Introduction

If the weight function in (6) is replaced by a Kernel function $K$ which satisfies

$$\int_{-\infty}^\infty K(x)dx = 1$$ (7)

The kernel density estimator is defined as (see for example Silverman, 1986, p. 15)

$$\hat f(x) = \frac{1}{nh} \sum_{i=1}^n K\left(\frac{x-x_i}{h}\right).$$ (8)

where $h$, is the window width or bandwidth of the estimator. Note that the estimate smoothness depends on the bandwidth. If $h$ is small then the estimate will consist of spikes centred on the $x_i$ if $h$ is large then the estimated density tends to the uniform and all detail is obscured.

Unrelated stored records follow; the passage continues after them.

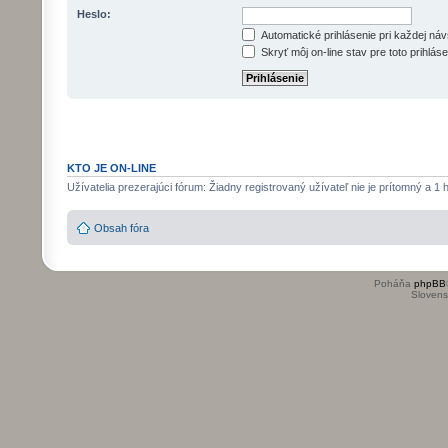
Heslo:
Automatické prihlásenie pri každej ná
Skryť môj on-line stav pre toto prihláse
KTO JE ON-LINE
Užívatelia prezerajúci fórum: Žiadny registrovaný užívateľ nie je prítomný a 1 
Obsah fóra
Poháňa
phpBB
Slovensk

The estimate obtained is continuous if $K$ is continuous and so may avoid the problems associated with the naive estimator or the histogram. A real disadvantage, in this context, of both the naive estimator and the histogram is that they both exhibit a lack of continuity.

The estimated density is a sum of $n$ functions, where $n$ is the number of items of data. This means that it has the same properties as the kernel function - if $K$ is a probability density function⁴ then so too is $\hat f$.

It should also be noted that the naive estimator, as defined above, is a KDE with the non-continuous Kernel

$$K_n(x) = \left\{ \begin{array}{lr} \frac{1}{2}& \mbox{ if } -1 < x < 1 \\ 0 & \mbox{otherwise} \end{array} \right.$$ (9)

However, this kernel gives an estimate with discontinuities similar to, if not so visually obvious as, the histogram.

It is usual that $K(x) \geq 0,   \forall x$, however there are arguments for sometimes using kernels which take negative values (see Silverman (1986) section 3.6). This can lead to problems and, as the advantages are not large, the kernel functions used in the present work are everywhere non-negative.